J’ai  choisi le thème suivant parmi ceux qui m’ont été suggérés :

Un enfant avec un trouble oppositionnel est-il moins  réceptif à l’éducation positive (ou bienveillante) ?

La question était ainsi formulée :

Trouble oppositionnel et éducation positive : je réalise à travers ma pratique que ces enfants sont beaucoup moins réceptifs à l’éducation dite positive, car les choix, les discussions, la négociation les rendent encore plus anxieux. Une éducation plus dirigée, des choix fermés, une collaboration plus étroite a de meilleurs résultat auprès des familles. Je suis un peu mitigée sur les raisons de cette meilleure efficacité et le pourquoi une éducation plus « traditionnelle » montre de meilleurs résultats.

La personne qui pose cette question est une professionnelle de l’accompagnement des familles. Cette question concerne aussi les familles. La réponse peut permettre à des parents de mieux adapter leur style éducatif à leur enfant.

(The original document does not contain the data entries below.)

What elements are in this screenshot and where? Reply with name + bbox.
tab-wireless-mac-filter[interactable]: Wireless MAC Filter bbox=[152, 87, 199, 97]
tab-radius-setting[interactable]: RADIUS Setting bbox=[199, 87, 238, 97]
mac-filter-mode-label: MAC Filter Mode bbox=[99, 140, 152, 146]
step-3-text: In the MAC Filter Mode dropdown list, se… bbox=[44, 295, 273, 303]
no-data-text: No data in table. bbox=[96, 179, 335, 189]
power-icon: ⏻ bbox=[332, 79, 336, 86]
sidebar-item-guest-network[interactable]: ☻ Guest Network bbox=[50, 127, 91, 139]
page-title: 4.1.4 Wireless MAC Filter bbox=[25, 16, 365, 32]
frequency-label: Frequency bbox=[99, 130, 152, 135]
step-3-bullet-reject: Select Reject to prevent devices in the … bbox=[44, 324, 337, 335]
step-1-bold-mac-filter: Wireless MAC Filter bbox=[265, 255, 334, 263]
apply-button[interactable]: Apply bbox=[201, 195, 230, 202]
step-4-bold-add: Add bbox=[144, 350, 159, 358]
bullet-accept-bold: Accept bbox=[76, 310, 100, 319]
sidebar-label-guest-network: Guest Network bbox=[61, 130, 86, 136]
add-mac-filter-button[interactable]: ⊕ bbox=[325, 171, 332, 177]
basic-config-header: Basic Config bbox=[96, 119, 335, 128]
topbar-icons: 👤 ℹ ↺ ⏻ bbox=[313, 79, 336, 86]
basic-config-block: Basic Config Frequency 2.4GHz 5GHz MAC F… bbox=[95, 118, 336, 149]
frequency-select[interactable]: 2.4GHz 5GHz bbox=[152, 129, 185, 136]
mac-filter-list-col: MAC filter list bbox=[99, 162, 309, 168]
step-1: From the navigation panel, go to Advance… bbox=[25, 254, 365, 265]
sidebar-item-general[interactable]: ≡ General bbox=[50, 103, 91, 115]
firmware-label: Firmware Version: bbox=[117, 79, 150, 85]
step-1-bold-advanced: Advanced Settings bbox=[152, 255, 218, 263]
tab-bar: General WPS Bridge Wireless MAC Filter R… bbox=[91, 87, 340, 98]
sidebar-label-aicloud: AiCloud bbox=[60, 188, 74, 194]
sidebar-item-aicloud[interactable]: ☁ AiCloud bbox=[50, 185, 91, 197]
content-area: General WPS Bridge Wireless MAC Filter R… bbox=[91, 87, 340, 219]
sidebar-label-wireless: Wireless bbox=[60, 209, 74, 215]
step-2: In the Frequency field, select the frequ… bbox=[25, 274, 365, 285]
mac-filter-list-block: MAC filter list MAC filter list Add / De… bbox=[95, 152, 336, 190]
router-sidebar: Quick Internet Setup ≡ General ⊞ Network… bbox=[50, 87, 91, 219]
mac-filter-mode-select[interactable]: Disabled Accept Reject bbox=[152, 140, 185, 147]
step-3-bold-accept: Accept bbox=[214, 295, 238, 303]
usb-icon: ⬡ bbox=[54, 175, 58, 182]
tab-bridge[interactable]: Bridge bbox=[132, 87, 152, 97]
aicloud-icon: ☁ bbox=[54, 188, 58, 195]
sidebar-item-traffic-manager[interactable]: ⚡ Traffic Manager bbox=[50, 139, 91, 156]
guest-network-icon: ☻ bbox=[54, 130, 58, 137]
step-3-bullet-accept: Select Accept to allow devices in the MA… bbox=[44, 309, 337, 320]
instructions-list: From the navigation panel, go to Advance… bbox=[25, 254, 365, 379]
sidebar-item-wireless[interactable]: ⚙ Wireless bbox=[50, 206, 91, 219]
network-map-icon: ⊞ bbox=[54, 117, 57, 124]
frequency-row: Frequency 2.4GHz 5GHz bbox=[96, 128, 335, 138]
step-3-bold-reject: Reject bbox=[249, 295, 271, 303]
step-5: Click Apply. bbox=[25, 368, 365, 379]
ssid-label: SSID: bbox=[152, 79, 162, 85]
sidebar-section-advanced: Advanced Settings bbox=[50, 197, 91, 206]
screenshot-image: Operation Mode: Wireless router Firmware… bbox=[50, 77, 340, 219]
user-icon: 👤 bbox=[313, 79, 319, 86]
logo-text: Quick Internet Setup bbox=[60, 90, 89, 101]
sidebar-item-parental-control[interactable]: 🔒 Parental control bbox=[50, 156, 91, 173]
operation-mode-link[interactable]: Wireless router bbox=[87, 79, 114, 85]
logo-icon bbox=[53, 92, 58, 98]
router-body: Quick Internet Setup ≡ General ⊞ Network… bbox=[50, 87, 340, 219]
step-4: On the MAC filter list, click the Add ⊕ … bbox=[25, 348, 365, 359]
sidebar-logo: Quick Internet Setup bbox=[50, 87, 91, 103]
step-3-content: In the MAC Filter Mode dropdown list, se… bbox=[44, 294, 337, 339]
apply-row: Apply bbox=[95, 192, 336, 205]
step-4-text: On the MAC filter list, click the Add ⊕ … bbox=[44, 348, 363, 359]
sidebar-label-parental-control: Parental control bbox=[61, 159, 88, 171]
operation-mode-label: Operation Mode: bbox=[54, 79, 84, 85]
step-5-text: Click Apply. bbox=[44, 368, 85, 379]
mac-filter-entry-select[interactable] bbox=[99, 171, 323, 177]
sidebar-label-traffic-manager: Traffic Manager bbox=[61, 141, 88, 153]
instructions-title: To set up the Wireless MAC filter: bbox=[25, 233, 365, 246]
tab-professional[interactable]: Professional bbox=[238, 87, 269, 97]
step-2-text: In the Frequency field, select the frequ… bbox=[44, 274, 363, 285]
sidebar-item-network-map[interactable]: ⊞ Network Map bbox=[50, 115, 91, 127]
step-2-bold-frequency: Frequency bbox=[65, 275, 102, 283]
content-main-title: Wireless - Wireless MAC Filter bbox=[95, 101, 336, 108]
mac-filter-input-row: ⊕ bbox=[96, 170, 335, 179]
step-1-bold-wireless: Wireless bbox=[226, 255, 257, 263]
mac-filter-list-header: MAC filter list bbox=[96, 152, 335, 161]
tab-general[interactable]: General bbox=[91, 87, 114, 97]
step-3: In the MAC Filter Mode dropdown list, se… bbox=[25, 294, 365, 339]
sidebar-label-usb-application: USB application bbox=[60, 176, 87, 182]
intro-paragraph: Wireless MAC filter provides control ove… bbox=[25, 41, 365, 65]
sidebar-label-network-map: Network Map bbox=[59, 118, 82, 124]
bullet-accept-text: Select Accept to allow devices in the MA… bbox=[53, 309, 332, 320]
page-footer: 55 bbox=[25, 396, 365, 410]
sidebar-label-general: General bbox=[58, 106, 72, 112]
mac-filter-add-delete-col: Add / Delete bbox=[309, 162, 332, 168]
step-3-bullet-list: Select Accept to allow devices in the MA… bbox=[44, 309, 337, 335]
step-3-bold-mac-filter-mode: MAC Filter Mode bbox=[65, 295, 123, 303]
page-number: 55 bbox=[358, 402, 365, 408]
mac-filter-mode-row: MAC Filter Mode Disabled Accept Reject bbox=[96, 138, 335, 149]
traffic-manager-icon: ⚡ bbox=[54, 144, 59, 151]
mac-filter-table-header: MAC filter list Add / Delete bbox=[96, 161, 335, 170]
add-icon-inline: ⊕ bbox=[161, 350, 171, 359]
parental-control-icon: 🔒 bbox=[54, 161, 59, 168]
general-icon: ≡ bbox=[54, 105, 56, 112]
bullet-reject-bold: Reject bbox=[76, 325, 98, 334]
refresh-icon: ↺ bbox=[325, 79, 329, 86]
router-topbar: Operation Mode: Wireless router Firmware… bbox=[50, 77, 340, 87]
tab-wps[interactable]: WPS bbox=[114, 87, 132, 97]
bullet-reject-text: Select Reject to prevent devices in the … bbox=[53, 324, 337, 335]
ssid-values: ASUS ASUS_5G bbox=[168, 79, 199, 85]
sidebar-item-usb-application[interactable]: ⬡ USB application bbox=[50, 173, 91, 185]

Car – et oui, grande révélation 😀 ! – il n’y a pas un style éducatif idéal applicable à tout le monde mais des styles éducatifs à adapter à l’enfant et au contexte. Adapter son comportement n’implique pas de renoncer à une philosophie bienveillante dans l’éducation comme nous allons le voir.

C’est quoi un trouble oppositionnel ???

AnnaKovalchuk / Pixabay

Le trouble oppositionnel – avec ou sans provocation – fait partie des diagnostics du DSM IV (Manuel Diagnostique et statistique des Troubles Mentaux). Cela signifie qu’il est considéré comme une trouble mental.

Il y aurait beaucoup à dire sur le fait de considérer l’opposition comme un trouble mental. Savoir s’opposer et se rebeller contre des décisions est-ce réellement à ce point un problème ? L’opposition permet de se rebeller contre l’injustice, de ne pas se laisser maltraiter par les autres.

Note : si le sujet vous intéresse, je vous invite à lire « L’imposture de la maladie mentale, critique du discours psychiatrique » d’Alain Bachand. Passionnant !

Quels sont les « symptômes » du trouble oppositionnel ?

Le trouble oppositionnel se manifeste par une attitude de désobéissance et d’hostilité. Cette attitude apparait face à tout ce qui ressemble, de près ou de loin, à une manifestation d’autorité. En gros quand l’enfant ressent une prise de pouvoir sur lui ou une injustice. Il y réagit alors fortement. Les enfants concernés ignorent les ordres ou les contestent.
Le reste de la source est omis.